- Date: 29 September 2008
- Meeting no.: 5,985
- Code: S/RES/1836 (Document)
- Subject: The situation in Liberia
- Voting summary: 15 voted for; None voted against; None abstained;
- Result: Adopted

Security Council composition
- Permanent members: China; France; Russia; United Kingdom; United States;
- Non-permanent members: Burkina Faso; Belgium; Costa Rica; Croatia; Indonesia; Italy; Libya; Panama; South Africa; Vietnam;

= United Nations Security Council Resolution 1836 =

United Nations Security Council Resolution 1836 was unanimously adopted on 29 September 2008.

== Resolution ==
The Security Council today decided to extend the United Nations Mission in Liberia (UNMIL) for one more year, until 30 September 2009, while adjusting its authorized deployment.
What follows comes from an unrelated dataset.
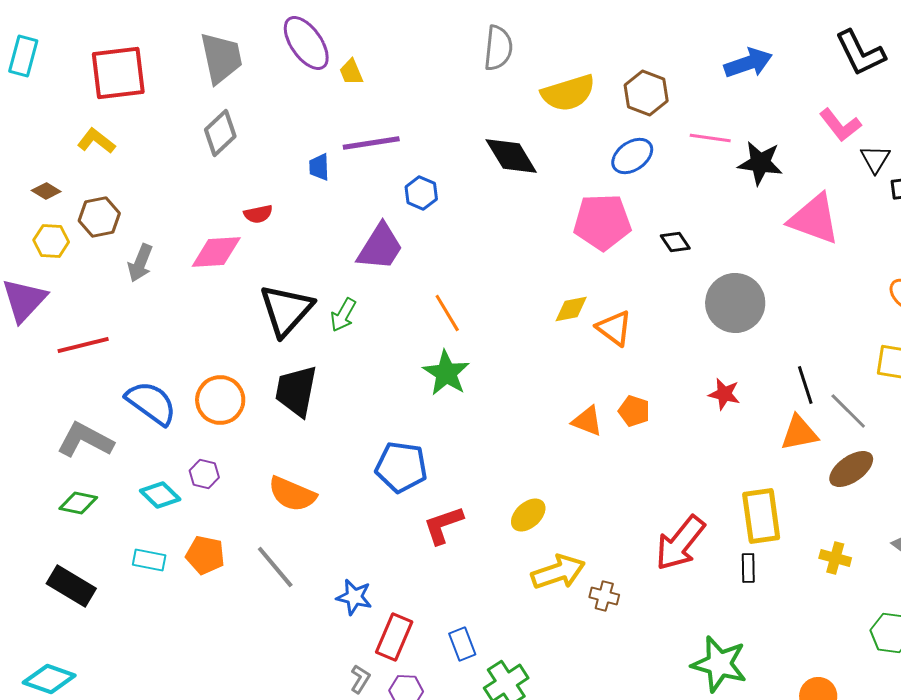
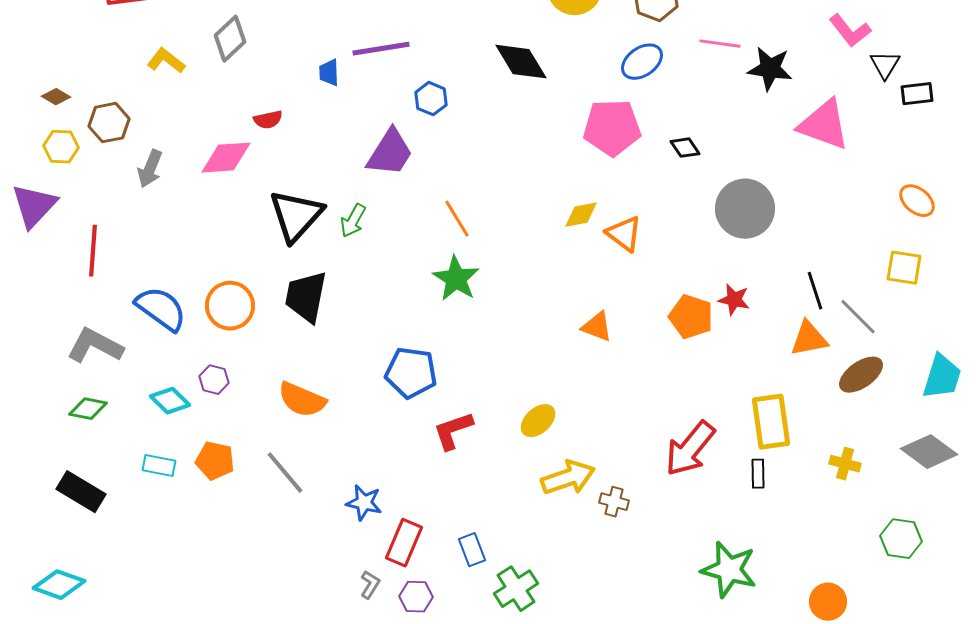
yellow L-shape: (96, 141) -> (166, 61), moved
red line: (83, 345) -> (93, 251), turned -72
orange pentagon: (634, 411) -> (691, 317), moved, size x1.4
Through its unanimous adoption of resolution 1836 (2008), the body endorsed the Secretary-General’s recommendation of a reduction of 1,460 military personnel and the streamlining of the current four sectors into two, to be carried out between October 2008 and March 2009.

It also endorsed the immediate increase of 240 police, in order to provide expertise in specialized fields, operational support to regular policing and reaction to urgent incidents. Within the overall ceiling, it agreed with the Secretary-General’s plans for internal adjustments in the composition of police components, including an increase in the number of formed police units.

The Council requested the Secretary-General to continue to monitor progress in the peacebuilding benchmarks detailed in his last reports. On the basis of that progress, it asked him to recommend by 15 February 2009 any further adjustments in UNMIL’s deployment, and to include in his report, in consultation with the Government of Liberia, long-range scenarios for a phased drawdown and withdrawal of the Mission’s troops.

In his reports, the Secretary-General was asked to pay particular attention to the building of the Liberian security sector and to make recommendations on adjustments needed to UNMIL’s operations and training in that regard.

Prior to the adoption of the resolution, the President of the Council welcomed the new Permanent Representative of China, who pledged his cooperation with other members and looked forward to China’s presidency next month.

== See also ==
- List of United Nations Security Council Resolutions 1801 to 1900 (2008–2009)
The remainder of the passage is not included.